Importance of nitric oxide in cadmium stress tolerance in crop plants

Cadmium (Cd2+) is a widespread heavy metal pollutant in the environment with a long biological half-life, originating mainly from industrial processes and phosphate fertilizers. It is easily taken up by plants, resulting in toxicity symptoms, such as chlorosis, wilting, growth reduction, and cell death. This cellular toxicity might result from interactions with vital metabolic pathways, carboxyl or thiol groups of proteins and reactive oxygen species (ROS) burst in plants. Plant exposure even to low concentrations of Cd may lead to cell death but the mechanism of its toxicity is still debatable. Therefore, exploring various ways to improve crop productivity and/or alleviate Cd stress effects is one of the major areas of concern. Nitric oxide (NO) is a hydrophobic gaseous molecule involved in various physiological processes such as germination, root growth, stomatal closure, control of the flowering timing etc. NO also functions as cell signaling molecule in plants and play important roles in the regulation of plant responses to both abiotic and biotic stress conditions.

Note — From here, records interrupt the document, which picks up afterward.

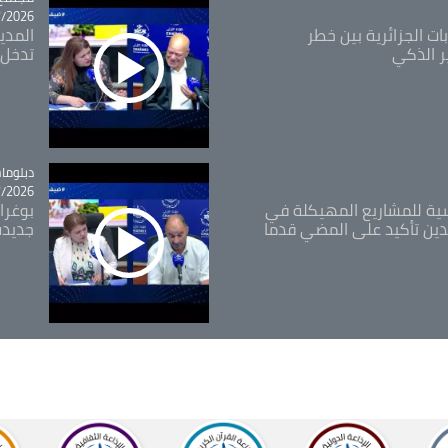
26 - 10:18
ات الجزائرية بين خطر
ر الذكي
تدخل 
tégorie
دبلوما
26 - 11:46
اسية للمشاريع المهيكلة في
بوغرا
دين تأكيد على المضي قدما
جديدة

At the molecular level, NO signaling includes protein modification by binding to critical cysteine residues, heme or iron–sulfur centers and tyrosine residue nitration via peroxynitrite formation (ONOO−), mobilization of secondary messengers (Ca2+, cyclic GMP and cyclic ADP-Rib) and modulation of protein kinase activities. Significant research had been done to understand the NO biosynthesis and signaling in plants under stress, but several questions still need to be answered. The present review is focused specifically on the importance of NO as Cd stress modulator in crop plants.